The Cat even managed to vote in the 2009 presidential elections: "He laid down the pencil and pulled back the curtain/and folded the ballot (as instructed) in two,/and wondered if ever the good cat he dreamed of/would turn out to be half black and half blue./'Sure, I've been there before,' thought the Cat out the door,/'I'll never forget it;/ all my lives I've been hoping for change and I still/will keep fighting to get it.'"

At the heart of one of Reeve's last books, The Blue Cat Walks the Earth, was an elegy to his eldest son, the actor Christopher Reeve (above), who died in 2004: "The moon is failing, the leaves are falling/in their October round,/and we have sailed to the island of grief and sorrow/on barren ground/ where the young die before the old / and rivers run upside down./Dead, dead, his grace is dead;/from his face, the fineness fled; the body stiffed, untalented,/the heart a stone, a stone at his head."

Reeve toured with the Blue Cat, usually accompanied by Don Davis on sax and Joe Deleault on piano, and in Britain he was backed by John Lake and Phil Paton.

An oratorio, The Urban Stampede, with music by Andrew Gant was premiered at London's Barbican centre in 2000. His last book The Puzzle Master (2010) was a jazz opera about the fall of Icarus, performed in Boston in 2007.

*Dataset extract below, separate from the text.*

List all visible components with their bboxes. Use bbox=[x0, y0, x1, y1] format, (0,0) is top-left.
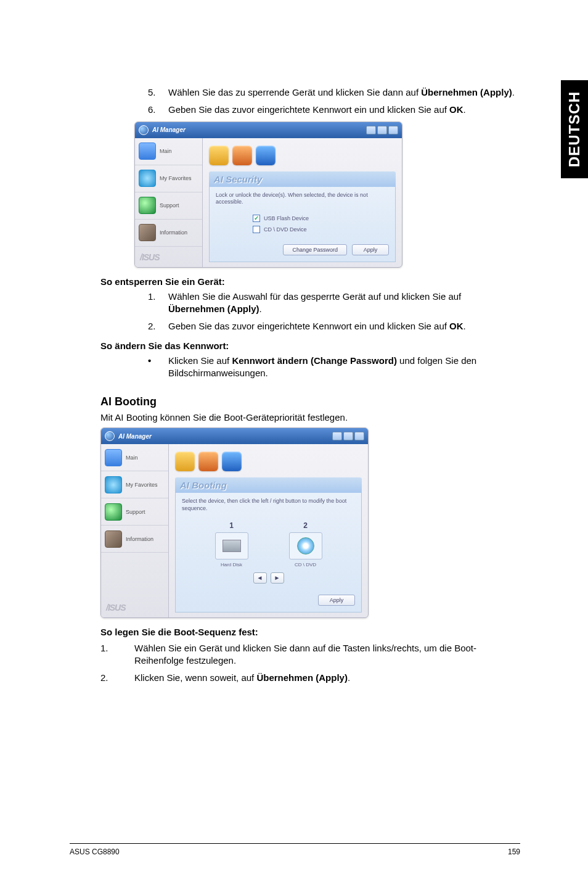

Marriages to Barbara Lamb, Helen Schmidinger and Ellen Swift ended in divorce. Since 1994 Reeve lived with his fourth wife, the novelist Laura Cstevenson, sister of the poet Anne Stevenson, in Wilmington, Vermont.

Health problems in his last years did nothing to diminish his boyish charm or rugged good-looks or his concern for the future of poetry and democratic politics. In his early eighties he was still swimming in the nearby lake.

Reeve is survived by Laura, by three sons, a daughter, two step-daughters and 18 grandchildren. Christopher predeceased him.